Chomsky’s and Herman’s critics perhaps have ground to criticize two passages in After the Cataclysm where the authors endorsed the view that Cambodia under the KR was a “dual picture: on the one hand, oppression, regimentation and terror; on the other, constructive achievements for much of the population.” Stephen Morris feverishly compared this passage to a hypothetical statement which praised the Nazis for any social programs they might have carried out while occupying France. Chomsky suggested in 2013 that he and Herman would probably rephrase the sentence to eliminate any favorable reference to KR rule if they had the opportunity to rewrite After the Cataclysm. Regardless, the passage reflected sentiments similar to that of Jon Swain quoted above: a sympathy for the virtually impossible task that any group governing Cambodia faced at the time: achieving a modicum of reconstruction in the aftermath of apocalyptic US bombing. Being decent people concerned for the fate of Cambodians, Chomsky and Herman in After the Cataclysm presented a few cases of credible evidence—for example from the observations of Scandinavian diplomats–that — at least before the situation in Cambodia deteriorated during the growing conflict with Vietnam in 1978 — KR policies modestly ameliorated in some sections of the country for a short period the horrendous conditions faced by the majority of Cambodians in the wake of US bombing.
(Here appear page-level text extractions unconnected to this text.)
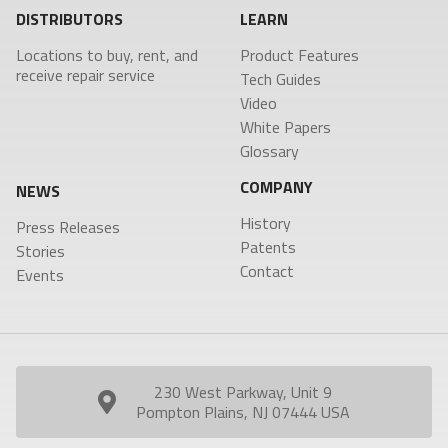
DISTRIBUTORS
LEARN
Locations to buy, rent, and
Product Features
receive repair service
Tech Guides
Video
White Papers
Glossary
COMPANY
NEWS
History
Press Releases
Patents
Stories
Contact
Events
230 West Parkway, Unit 9
Pompton Plains, NJ 07444 USA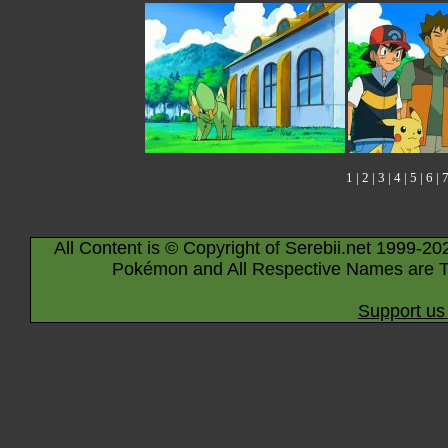
1
|
2
|
3
|
4
|
5
|
6
|
All Content is © Copyright of Serebii.net 1999-20
Pokémon and All Respective Names are T
Support us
Chomsky and Herman performed a valuable service in exposing the extensive role US bombing played in exacerbating the horrors of life under the KR. In After the Cataclysm, they make a very compelling case that while KR rule may have been extremely brutal, the US media highlighted particular KR atrocity stories of dubious authenticity which were highly serviceable to the anti-leftist propaganda needs of the US ruling class. At the same time, the media suppressed clear evidence of such events as US backing for Indonesia’s genocide in East Timor. Chomsky and Herman were correct to note that there was much news about Cambodia in the late 1970’s that was of dubious authenticity. The evidence available since the 1970s suggests that they should have used harsher language in their analysis of KR rule. However, their critics, most of whom have supported US war crimes and backing for murderous third world dictatorships, have no moral leg to stand on.